During its stock market debut on Thursday, Paytm, an Indian digital payments startup managed by One97 Communications Ltd, suffered a dramatic drop in shares.

This comes less than a week after the country's largest-ever IPO. On the first day, the shares dropped as much as 26% from their issue price.

Paytm's plunge on its first day of trade made investors question the company's lack of profits and the steep valuations it gained in the country's biggest-ever IPO.

In afternoon trade, shares were trading at 1,614 rupees, down from the offer price of 2,150 rupees, valuing the company at about $14.2 billion.

While there were some concerns that Paytm's stock market debut would be underwhelming, the sharp drop on Thursday was astounding.

A drop to 1,560 rupees, which represents a 20% retreat from the outset, would activate the exchange's circuit breaker, halting trading for the day.

Founder and Chief Executive Officer Vijay Shekhar Sharma, who was clearly emotional during the opening ceremony, later told Reuters that he was unconcerned by the slide and that he did not regret listing in India.

"One day does not determine our destiny," he remarked. "It's a novel business model, and it requires a lot of effort to comprehend it plainly... we have a lot to offer the markets and market participants."

Paytm, which is backed by China's Ant Group and Japan's SoftBank, grew quickly after Uber listed it as a quick payment option in India, and has since expanded into a wide range of services, including insurance and gold sales, cinema and flight ticketing, bank deposits, and remittances.

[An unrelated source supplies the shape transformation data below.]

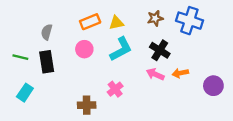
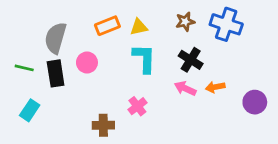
gray semicircle: (47, 32) -> (56, 38), size x1.6
pink circle: (84, 49) -> (87, 63), moved
cyan L-shape: (121, 49) -> (144, 58), turned -60

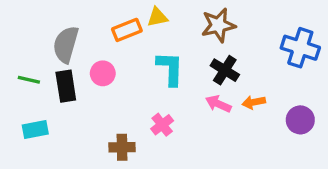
brown star: (185, 22) -> (218, 25), size x1.5
blue cross: (226, 24) -> (300, 48), moved
yellow triangle: (139, 27) -> (157, 17), moved
cyan rectangle: (30, 110) -> (35, 130), turned 45

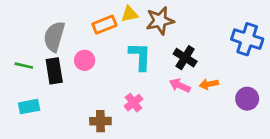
brown star: (218, 25) -> (160, 21), moved

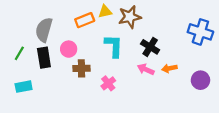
green line: (24, 66) -> (19, 53), turned -72
brown cross: (100, 121) -> (81, 68), moved

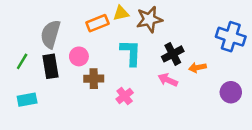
black cross: (150, 47) -> (173, 54), turned 30
orange arrow: (169, 68) -> (197, 68), moved

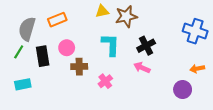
orange rectangle: (97, 23) -> (57, 20), moved
gray semicircle: (50, 34) -> (27, 29), moved
orange arrow: (197, 68) -> (197, 69), moved
purple circle: (231, 92) -> (183, 90), moved

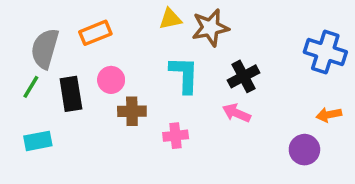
pink cross: (105, 81) -> (176, 136), turned 32

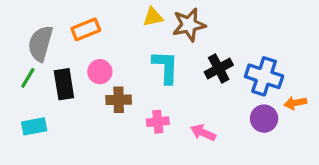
blue cross: (325, 52) -> (264, 76), moved
pink arrow: (237, 113) -> (203, 133), moved
purple circle: (304, 150) -> (264, 119), moved

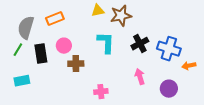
purple circle: (264, 119) -> (169, 89), moved
pink cross: (158, 122) -> (101, 92), moved
pink arrow: (203, 133) -> (140, 77), moved, turned 49

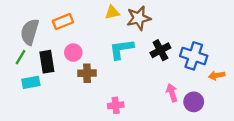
cyan L-shape: (106, 43) -> (121, 49), turned -100
pink arrow: (140, 77) -> (172, 93), moved
cyan rectangle: (22, 81) -> (31, 82), moved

A source familiar with the subject told Reuters in July that Paytm aims to break even by late next year or early 2023, despite the fact that the business declared in its prospectus that it anticipated to lose money for the foreseeable future.

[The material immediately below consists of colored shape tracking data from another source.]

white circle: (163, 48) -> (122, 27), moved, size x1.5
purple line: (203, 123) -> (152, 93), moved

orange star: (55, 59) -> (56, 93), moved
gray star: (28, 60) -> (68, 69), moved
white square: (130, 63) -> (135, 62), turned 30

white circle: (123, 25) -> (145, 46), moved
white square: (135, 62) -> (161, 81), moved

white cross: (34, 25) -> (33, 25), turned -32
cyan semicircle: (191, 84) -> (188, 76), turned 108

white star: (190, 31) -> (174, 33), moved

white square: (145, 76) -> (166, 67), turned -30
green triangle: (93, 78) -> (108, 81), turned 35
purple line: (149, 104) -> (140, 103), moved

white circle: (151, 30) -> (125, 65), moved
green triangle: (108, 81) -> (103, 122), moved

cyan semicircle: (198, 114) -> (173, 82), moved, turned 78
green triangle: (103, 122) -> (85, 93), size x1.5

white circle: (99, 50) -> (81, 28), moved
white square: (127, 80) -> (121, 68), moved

On Thursday, investors and experts looked to be losing faith.

"Paytm's financials aren't very outstanding, and the business's growth possibilities are limited," said Shifara Samsudeen, a LightStream Research analyst who writes for Smartkarma.

"Clearly, the company lacks a clear route to profitability," Samsudeen said.

The company lost 3.82 billion rupees ($51.5 million) in the quarter ended in June, compared to 2.84 billion rupees in the same period the previous year.

Even though Paytm's $2.5 billion offering was placed at the top of the suggested range, demand was lower than other recent stock sales, owing to Paytm's market share loss to Google and Flipkart's PhonePe.